■ **REQUIRED ACTION**
This exercise requires an exact copy of each line from the one containing "週一至四11：30～14：30、17：30～21：00" down to the last line below.

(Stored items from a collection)
*** Begin section ***

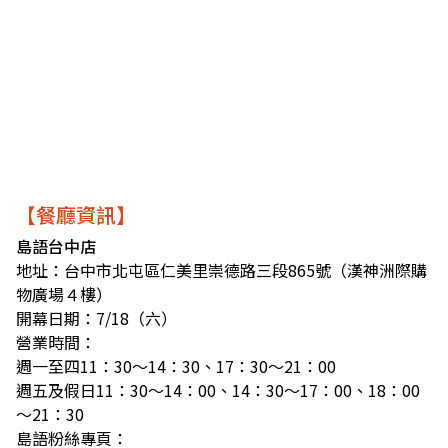
【餐廳資訊】
島語台中店
地址：台中市北屯區仁美里崇德路三段865號（漢神洲際購
物廣場４樓）
開幕日期：7/18（六）
營業時間：
週一至四11：30～14：30、17：30～21：00
週五及假日11：30～14：00、14：30～17：00、18：00
～21：30
島語粉絲專頁：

*** End section ***

■ **SOLUTION BELOW**
週一至四11：30～14：30、17：30～21：00
週五及假日11：30～14：00、14：30～17：00、18：00
～21：30
島語粉絲專頁：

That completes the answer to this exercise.